Concurrency errors adding to a keyed index

Hi,

I’m adding some news articles to a keyed Ferret 0.10.14 index and
encountering quite serious instability when concurrently reading and
writing to the index, even though with just 1 writer and 1 reader
process.

If I recreate the index without a key, concurrent reading and writing
seem to work fine (and indexing is about 10 times quicker :slight_smile:

I’m testing by running my indexing script (which retrieves up to 1000
database records using ActiveRecord, adds to the index and exits) and
concurrently manually re-running a search on the index using my Rails
web interface. This is in a dev environment with only 1 user (me) and
about 58000 docs.

The error I get is along the lines of the following, with a different
filename each time:

IO Error occured at <except.c>:79 in xraise
Error occured in fs_store.c:324 - fs_open_input
couldn’ferret_index/development/news_article_versions/_2ih.tix:

/usr/lib/ruby/gems/1.8/gems/ferret-0.10.14/lib/ferret/index.rb:682:in
initialize' /usr/lib/ruby/gems/1.8/gems/ferret-0.10.14/lib/ferret/index.rb:682:in ensure_reader_open’
/usr/lib/ruby/gems/1.8/gems/ferret-0.10.14/lib/ferret/index.rb:385:in
[]' /usr/lib/ruby/1.8/monitor.rb:229:in synchronize’
/usr/lib/ruby/gems/1.8/gems/ferret-0.10.14/lib/ferret/index.rb:384:in
[]' #{RAILS_ROOT}/app/models/news_article_version.rb:35:in ferret_search’
#{RAILS_ROOT}/app/models/news_article_version.rb:35:in ferret_search' #{RAILS_ROOT}/app/controllers/news_articles_controller.rb:56:in search’

It seems to occur roughly once per batch, and usually towards the end of
the batch.
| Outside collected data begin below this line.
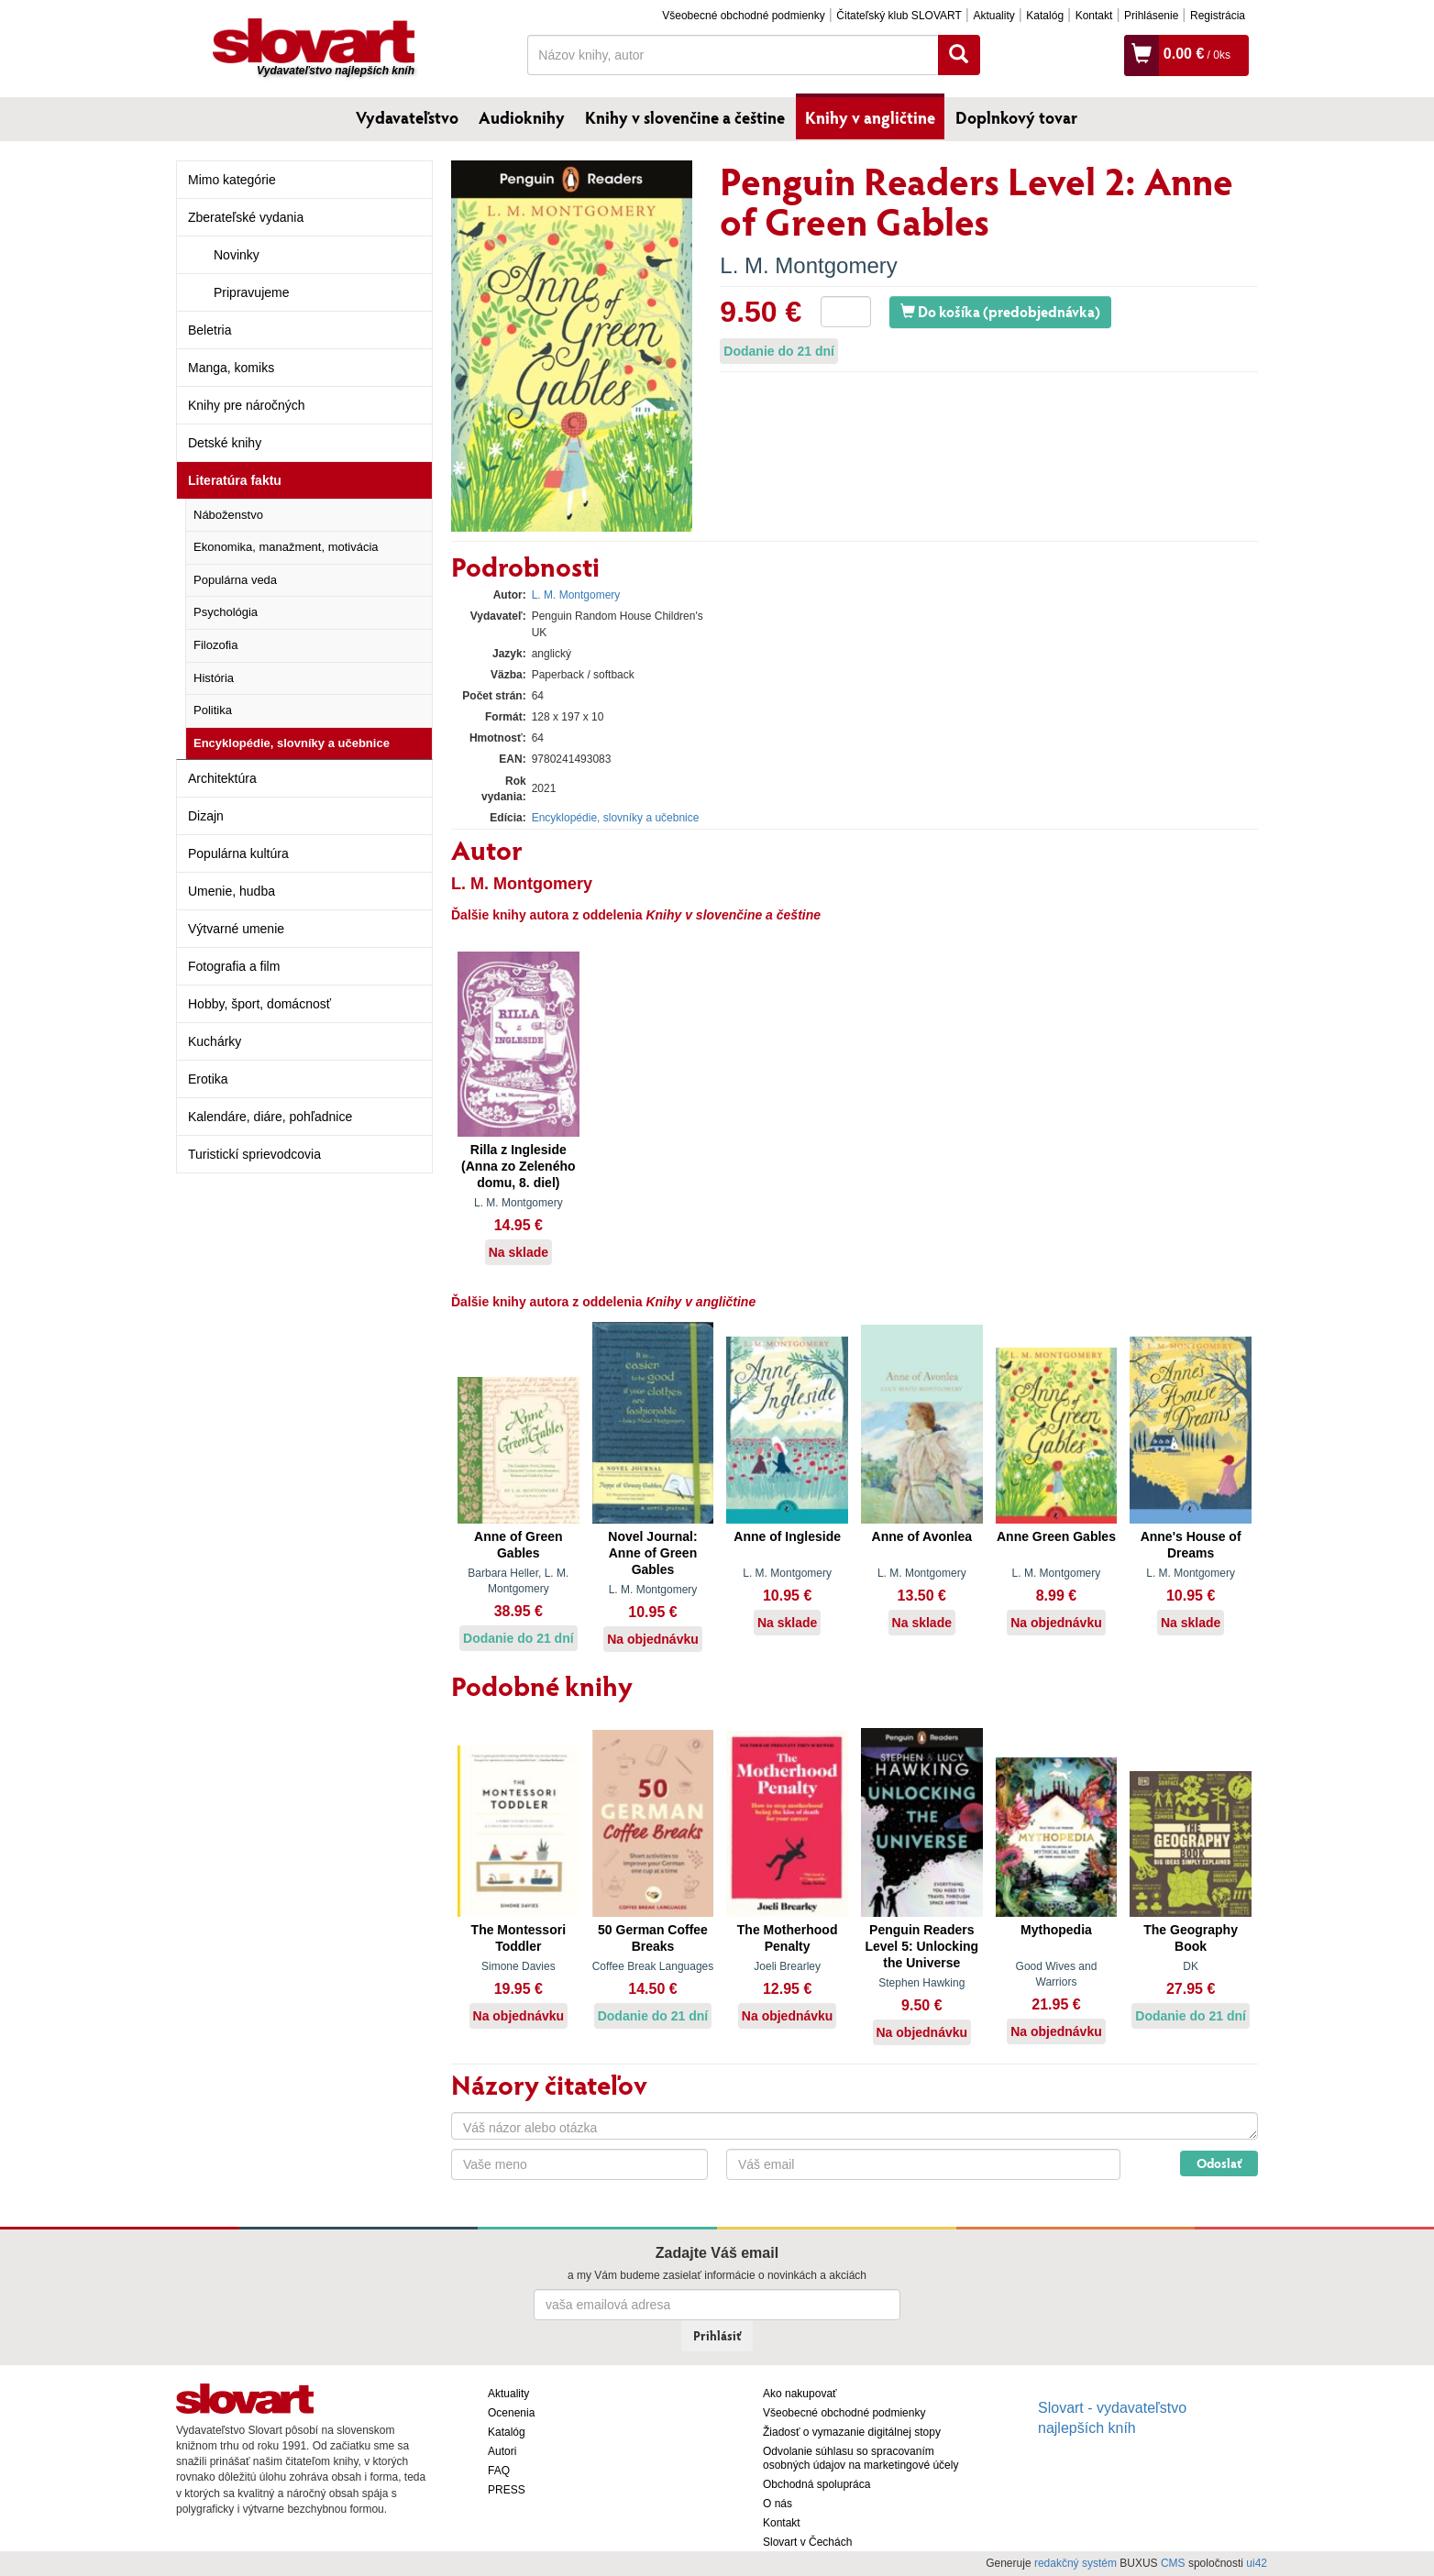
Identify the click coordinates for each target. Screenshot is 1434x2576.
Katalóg (1045, 15)
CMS (1173, 2563)
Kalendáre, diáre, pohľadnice (270, 1116)
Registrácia (1217, 15)
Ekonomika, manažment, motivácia (286, 547)
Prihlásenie (1151, 15)
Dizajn (206, 816)
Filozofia (215, 645)
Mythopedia (1056, 1929)
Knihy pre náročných (246, 405)
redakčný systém (1075, 2563)
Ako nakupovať (800, 2393)
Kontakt (1094, 15)
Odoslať (1219, 2163)
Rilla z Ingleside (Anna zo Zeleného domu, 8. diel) (518, 1166)
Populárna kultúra (238, 853)
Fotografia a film (234, 966)
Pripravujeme (251, 292)
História (213, 678)
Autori (502, 2451)
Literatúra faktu (234, 480)
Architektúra (222, 778)
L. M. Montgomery (808, 265)
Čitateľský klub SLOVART (898, 15)
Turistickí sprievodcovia (254, 1154)
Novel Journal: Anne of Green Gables (652, 1553)
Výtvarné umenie (236, 928)
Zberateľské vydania (245, 217)
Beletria (209, 330)
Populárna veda (235, 580)
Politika (212, 710)
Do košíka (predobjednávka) (1000, 311)
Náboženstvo (228, 515)
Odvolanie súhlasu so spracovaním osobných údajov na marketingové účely (860, 2458)
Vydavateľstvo (407, 117)
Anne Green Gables (1056, 1536)
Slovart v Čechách (807, 2542)
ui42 (1256, 2563)
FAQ (499, 2470)
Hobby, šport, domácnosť (259, 1003)
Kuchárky (214, 1041)
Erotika (208, 1079)
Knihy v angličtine (870, 117)
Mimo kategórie (232, 179)
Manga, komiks (231, 367)
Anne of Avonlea (922, 1536)
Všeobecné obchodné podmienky (743, 15)
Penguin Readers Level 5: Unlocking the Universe (921, 1946)
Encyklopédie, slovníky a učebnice (291, 743)
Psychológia (225, 612)
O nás (777, 2503)
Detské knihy (224, 442)
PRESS (506, 2489)
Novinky (236, 255)
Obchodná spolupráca (816, 2484)
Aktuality (993, 15)
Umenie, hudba (231, 891)
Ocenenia (511, 2412)
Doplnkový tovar (1016, 117)
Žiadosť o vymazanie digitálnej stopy (852, 2432)
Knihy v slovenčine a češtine (685, 117)
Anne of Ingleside (787, 1536)
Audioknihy (522, 117)
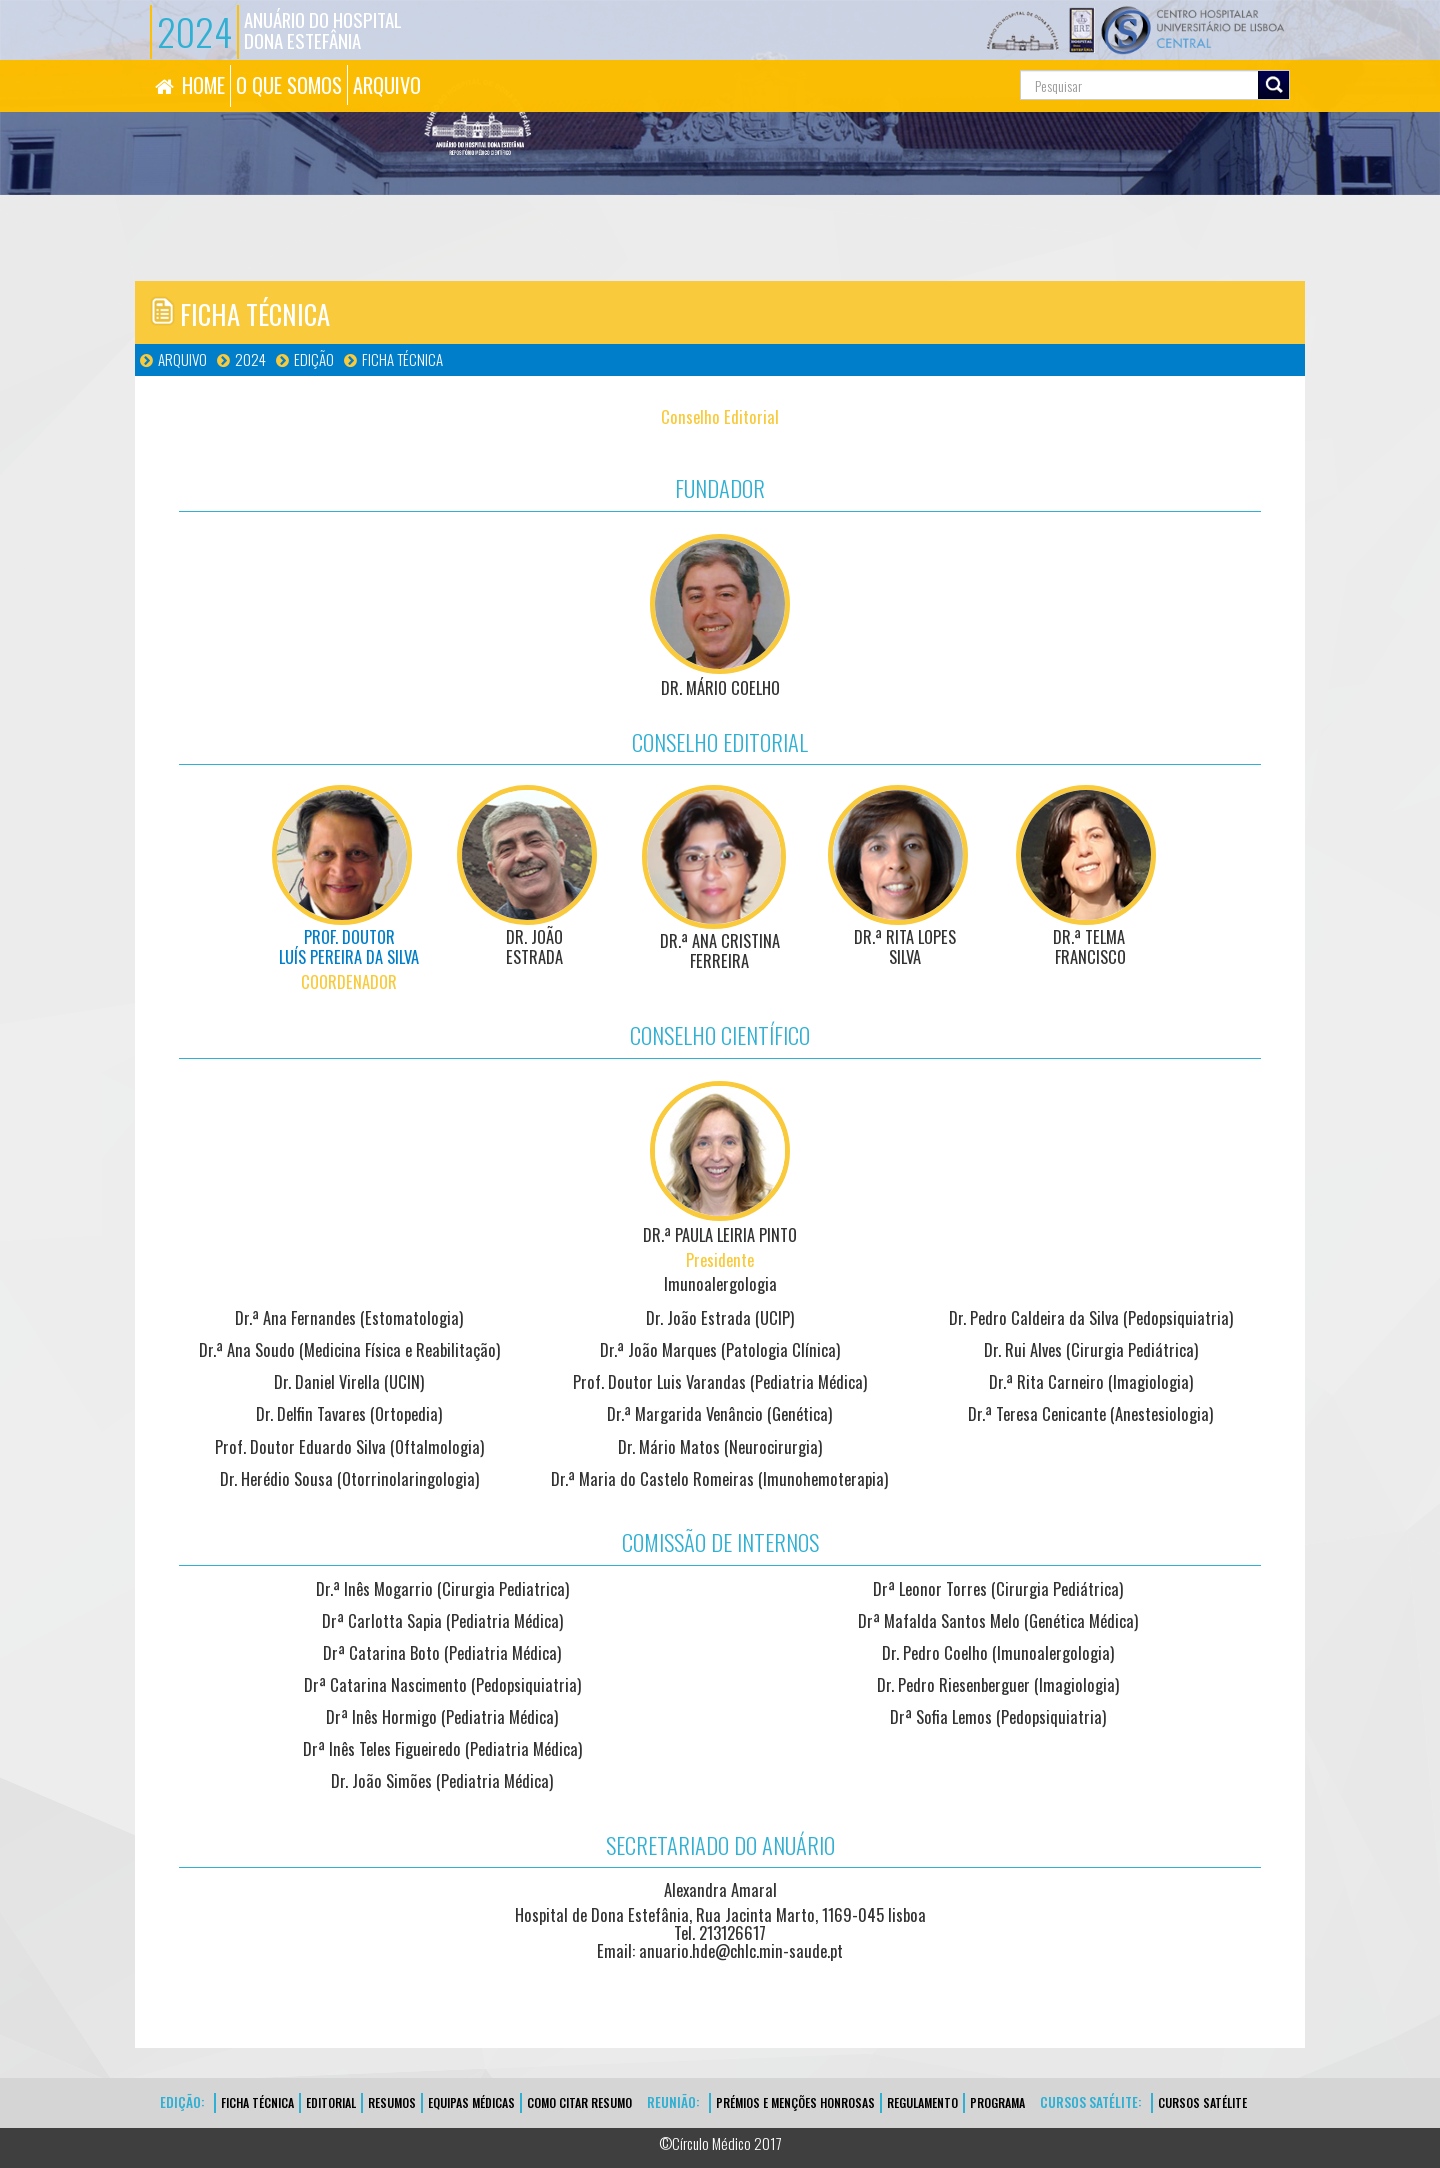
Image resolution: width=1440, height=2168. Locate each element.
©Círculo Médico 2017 (720, 2143)
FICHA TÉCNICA (402, 359)
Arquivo (182, 359)
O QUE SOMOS (289, 85)
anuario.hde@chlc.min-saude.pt (741, 1950)
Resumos (392, 2102)
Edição (314, 359)
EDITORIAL (331, 2102)
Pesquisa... (930, 60)
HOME (203, 85)
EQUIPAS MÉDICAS (471, 2102)
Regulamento (922, 2102)
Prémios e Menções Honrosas (795, 2102)
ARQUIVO (387, 85)
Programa (997, 2102)
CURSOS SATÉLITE (1202, 2102)
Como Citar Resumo (579, 2102)
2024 (250, 359)
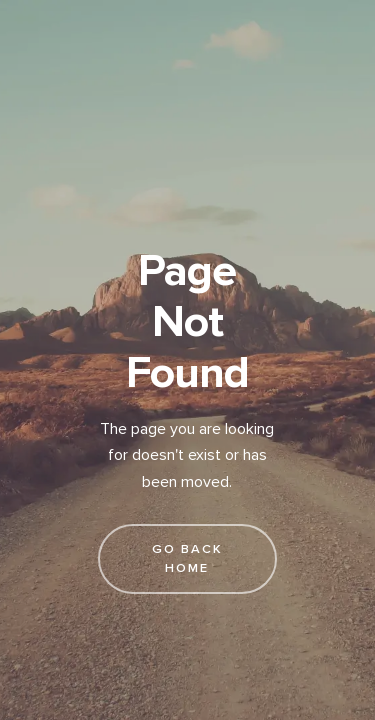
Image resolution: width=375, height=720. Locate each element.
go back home (187, 558)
I’m not using aaf. I create my keyed index like this:

@@ferret_index = Index::Index.new(:path =>
“#{RAILS_ROOT}/ferret_index/#{RAILS_ENV}/news_article_versions”,
:field_infos => field_infos,
:id_field => :id,
:key => :id,
:default_input_field => :text)

Unkeyed, I just drop the :key option (duh). :id is just the
ActiveRecord id, from an auto_increment field in MySQL.

As a note, when concurrently searching on the keyed index, the number of
hits returned increases throughout the indexing process. With a
non-keyed index, the number of hits doesn’t increase until the end.

It looks to me that when using a keyed index, Ferret commits each record
added. When non-keyed, it commits when the Index is closed. That I
don’t get the error with non-keyed might just be because there are less
commits, so less opportunities for the “bug” to trigger.

Is this is bug I’ve come across? Is concurrent reading/writing like
this expected to work?

I’m using Ferret 0.10.14 on Ubuntu Edgy, with “ruby 1.8.4 (2005-12-24)
[i486-linux]” and “gcc version 4.1.2 20060928”

Thanks in advance!

John

http://johnleach.co.uk